At the time, Dr. Russell Carpenter, director of EKU’s Noel Studio for Academic Creativity, explained that metacognition is “a process for thinking about the ways that we approach teaching and learning, or thinking about thinking. It helps us understand how students plan and learn best and then how classes can be designed to facilitate optimal learning experiences. If we as a campus community can become more aware of what metacognition is and how we can employ it – from student and faculty perspectives – we can make progress on learning outcomes and paths toward those outcomes. We can understand how significant learning experiences, habits and practices are created.”
Parrott said critical reading is “essential for developing the critical thinking skills needed for success in college, yet many first-year college students arrive with only surface-level approaches to reading that are inadequate for engaging with complex texts."

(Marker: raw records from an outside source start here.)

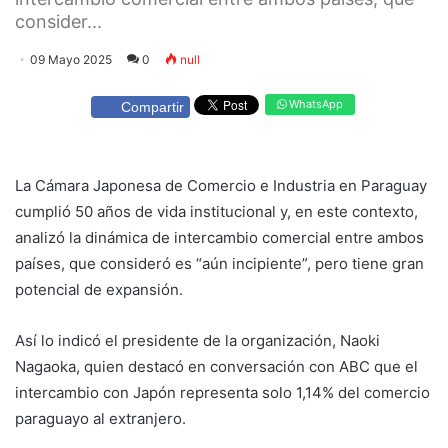
consider...
09 Mayo 2025
0
null
WhatsApp
Compartir
La Cámara Japonesa de Comercio e Industria en Paraguay
cumplió 50 años de vida institucional y, en este contexto,
analizó la dinámica de intercambio comercial entre ambos
países, que consideró es “aún incipiente”, pero tiene gran
potencial de expansión.
Así lo indicó el presidente de la organización, Naoki
Nagaoka, quien destacó en conversación con ABC que el
intercambio con Japón representa solo 1,14% del comercio
paraguayo al extranjero.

Also an associate professor in the Department of English and Theatre and first-year writing coordinator, Parrott said critical reading ability directly impacts writing ability.
Most importantly, she added, an increasingly complex global economy requires employees who can access, evaluate and organize information from a variety of sources. Yet, according to a study by the Association of American Colleges and Universities, only 29 percent of employers reported that college graduates were prepared for these types of critical reading tasks.
Parrott said the inclusion of metacognition in the QEP focus statement was “an intentional plan to focus professional development on a specific set of strategies designed to improve reading skills.”
As the University moves forward with implementation, professional development workshops will be held for faculty as well as student leaders on how to use metacognitive strategies to improve critical reading. Four student-leader groups will be targeted: Noel Studio consultants, course-embedded consultants, tutors and first-year leaders.
“We want our students to be independent thinkers and lifelong learners,” Parrott said.